Exercise requirements
Exact reproduction is needed for the lines from the one with "Contact Form" to the end of the listing below, and for no other lines.

Input for this task
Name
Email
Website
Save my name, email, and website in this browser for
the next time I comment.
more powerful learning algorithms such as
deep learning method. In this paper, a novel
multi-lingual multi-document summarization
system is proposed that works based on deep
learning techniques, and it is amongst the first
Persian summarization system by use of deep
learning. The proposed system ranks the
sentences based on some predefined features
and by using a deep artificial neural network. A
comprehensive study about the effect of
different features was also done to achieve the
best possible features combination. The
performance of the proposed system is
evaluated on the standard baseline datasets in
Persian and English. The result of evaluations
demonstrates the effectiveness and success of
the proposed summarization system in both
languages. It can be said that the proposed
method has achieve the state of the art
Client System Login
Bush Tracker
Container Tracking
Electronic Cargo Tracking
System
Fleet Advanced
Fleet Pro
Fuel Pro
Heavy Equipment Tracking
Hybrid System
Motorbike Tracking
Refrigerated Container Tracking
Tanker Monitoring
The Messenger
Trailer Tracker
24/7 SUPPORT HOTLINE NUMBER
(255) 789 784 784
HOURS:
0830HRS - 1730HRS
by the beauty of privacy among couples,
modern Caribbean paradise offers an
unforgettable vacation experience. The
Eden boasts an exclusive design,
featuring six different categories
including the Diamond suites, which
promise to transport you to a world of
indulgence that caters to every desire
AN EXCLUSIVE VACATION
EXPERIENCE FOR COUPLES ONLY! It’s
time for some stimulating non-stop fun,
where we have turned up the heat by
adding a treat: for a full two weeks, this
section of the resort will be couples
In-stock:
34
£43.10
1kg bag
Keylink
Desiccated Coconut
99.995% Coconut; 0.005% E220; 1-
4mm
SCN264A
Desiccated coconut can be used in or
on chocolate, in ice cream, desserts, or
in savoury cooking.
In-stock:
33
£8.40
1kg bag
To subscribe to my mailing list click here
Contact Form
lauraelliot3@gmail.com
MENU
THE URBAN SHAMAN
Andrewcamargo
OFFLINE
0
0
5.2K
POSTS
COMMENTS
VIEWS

Output
Contact Form
lauraelliot3@gmail.com
MENU
THE URBAN SHAMAN
Andrewcamargo
OFFLINE
0
0
5.2K
POSTS
COMMENTS
VIEWS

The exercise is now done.